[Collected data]
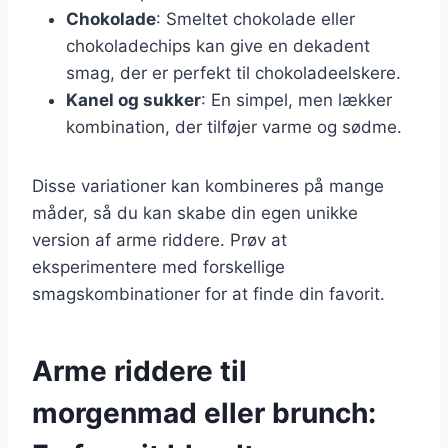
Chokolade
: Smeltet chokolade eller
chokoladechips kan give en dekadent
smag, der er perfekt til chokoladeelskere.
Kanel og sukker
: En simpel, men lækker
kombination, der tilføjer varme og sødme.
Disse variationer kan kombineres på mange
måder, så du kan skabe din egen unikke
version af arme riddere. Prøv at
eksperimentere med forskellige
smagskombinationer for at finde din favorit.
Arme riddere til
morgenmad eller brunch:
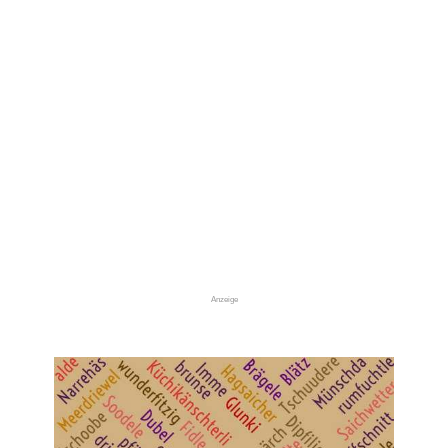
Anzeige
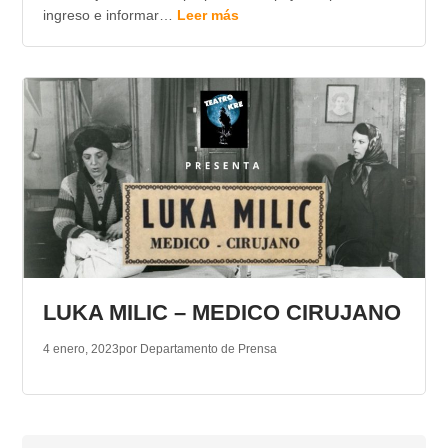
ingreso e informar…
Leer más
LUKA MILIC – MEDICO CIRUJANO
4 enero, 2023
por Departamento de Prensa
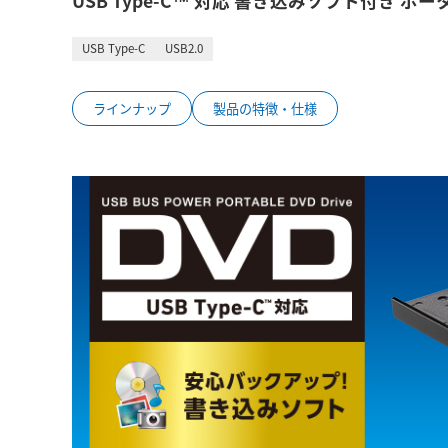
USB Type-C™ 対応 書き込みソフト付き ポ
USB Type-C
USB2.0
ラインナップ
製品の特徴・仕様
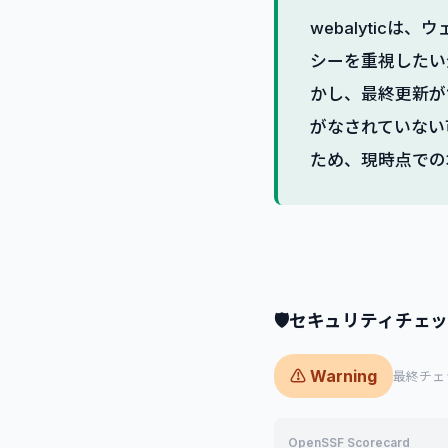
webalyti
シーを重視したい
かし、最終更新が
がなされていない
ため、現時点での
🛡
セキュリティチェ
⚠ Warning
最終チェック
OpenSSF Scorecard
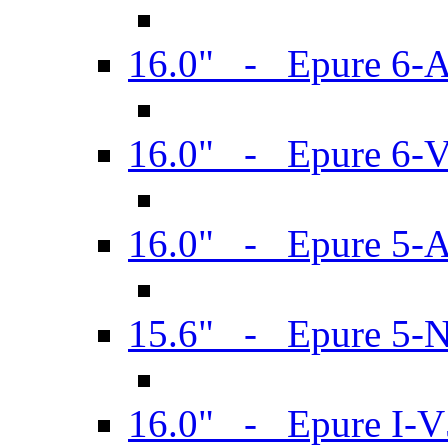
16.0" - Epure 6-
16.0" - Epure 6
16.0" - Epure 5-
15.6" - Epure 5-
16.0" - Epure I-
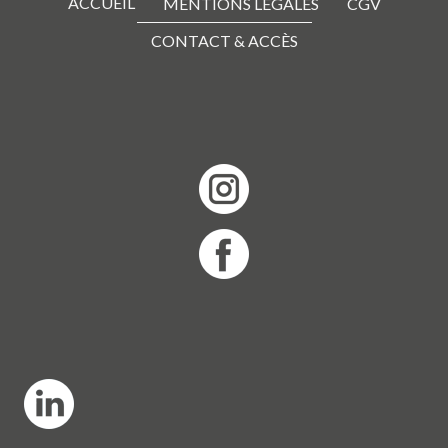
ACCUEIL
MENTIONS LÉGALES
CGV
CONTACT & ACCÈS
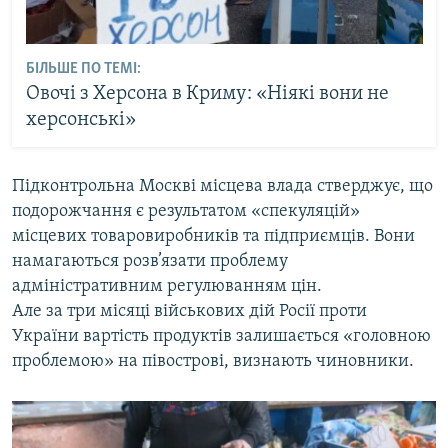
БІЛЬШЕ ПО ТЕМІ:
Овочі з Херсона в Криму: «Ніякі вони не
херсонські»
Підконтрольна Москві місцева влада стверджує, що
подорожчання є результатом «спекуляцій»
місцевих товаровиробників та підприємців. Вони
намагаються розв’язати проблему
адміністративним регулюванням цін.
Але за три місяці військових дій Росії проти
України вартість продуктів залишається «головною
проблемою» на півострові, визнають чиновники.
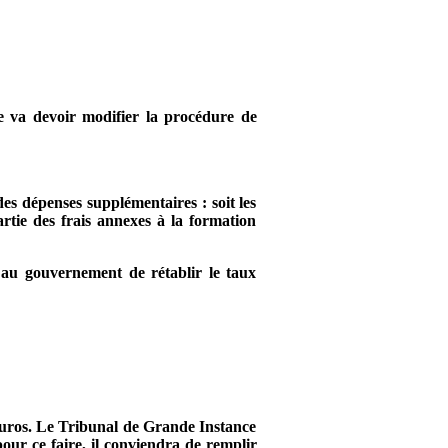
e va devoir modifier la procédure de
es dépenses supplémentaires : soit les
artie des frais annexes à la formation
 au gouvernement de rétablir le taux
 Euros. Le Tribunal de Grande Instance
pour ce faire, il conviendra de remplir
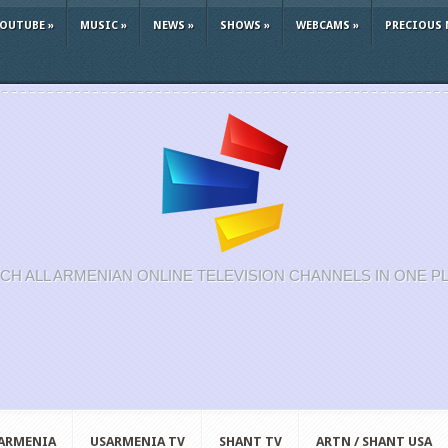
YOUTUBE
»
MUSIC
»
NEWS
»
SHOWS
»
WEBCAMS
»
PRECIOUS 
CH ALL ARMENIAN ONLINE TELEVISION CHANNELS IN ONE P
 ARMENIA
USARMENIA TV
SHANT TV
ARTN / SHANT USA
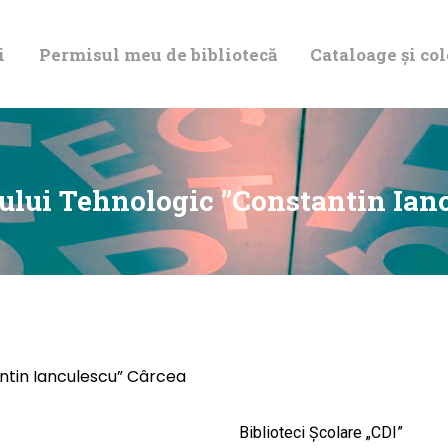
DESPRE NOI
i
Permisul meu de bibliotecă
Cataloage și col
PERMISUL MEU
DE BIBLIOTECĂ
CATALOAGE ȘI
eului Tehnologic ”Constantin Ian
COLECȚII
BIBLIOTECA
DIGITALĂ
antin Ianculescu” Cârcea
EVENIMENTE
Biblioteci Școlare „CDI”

PROBLEM TO SOLVE: Your job is to transcribe the records exactly and in full. Pictures are not part of the copy.

EXERCISE ANSWER:
Chokolade
: Smeltet chokolade eller
chokoladechips kan give en dekadent
smag, der er perfekt til chokoladeelskere.
Kanel og sukker
: En simpel, men lækker
kombination, der tilføjer varme og sødme.
Disse variationer kan kombineres på mange
måder, så du kan skabe din egen unikke
version af arme riddere. Prøv at
eksperimentere med forskellige
smagskombinationer for at finde din favorit.
Arme riddere til
morgenmad eller brunch:
Anzeige
ingreso e informar…
Leer más
LUKA MILIC – MEDICO CIRUJANO
4 enero, 2023
por Departamento de Prensa
USB Type-C™ 対応 書き込みソフト付き ポ
USB Type-C
USB2.0
ラインナップ
製品の特徴・仕様
webalyti
シーを重視したい
かし、最終更新が
がなされていない
ため、現時点での
🛡
セキュリティチェ
⚠ Warning
最終チェック
OpenSSF Scorecard
16.0" - Epure 6-
16.0" - Epure 6
16.0" - Epure 5-
15.6" - Epure 5-
16.0" - Epure I-
ACCUEIL
MENTIONS LÉGALES
CGV
CONTACT & ACCÈS
БІЛЬШЕ ПО ТЕМІ:
Овочі з Херсона в Криму: «Ніякі вони не
херсонські»
Підконтрольна Москві місцева влада стверджує, що
подорожчання є результатом «спекуляцій»
місцевих товаровиробників та підприємців. Вони
намагаються розв’язати проблему
адміністративним регулюванням цін.
Але за три місяці військових дій Росії проти
України вартість продуктів залишається «головною
проблемою» на півострові, визнають чиновники.
e va devoir modifier la procédure de
es dépenses supplémentaires : soit les
artie des frais annexes à la formation
 au gouvernement de rétablir le taux
 Euros. Le Tribunal de Grande Instance
pour ce faire, il conviendra de remplir
YOUTUBE
»
MUSIC
»
NEWS
»
SHOWS
»
WEBCAMS
»
PRECIOUS 
CH ALL ARMENIAN ONLINE TELEVISION CHANNELS IN ONE P
 ARMENIA
USARMENIA TV
SHANT TV
ARTN / SHANT USA
DESPRE NOI
i
Permisul meu de bibliotecă
Cataloage și col
PERMISUL MEU
DE BIBLIOTECĂ
CATALOAGE ȘI
eului Tehnologic ”Constantin Ian
COLECȚII
BIBLIOTECA
DIGITALĂ
antin Ianculescu” Cârcea
EVENIMENTE
Biblioteci Școlare „CDI”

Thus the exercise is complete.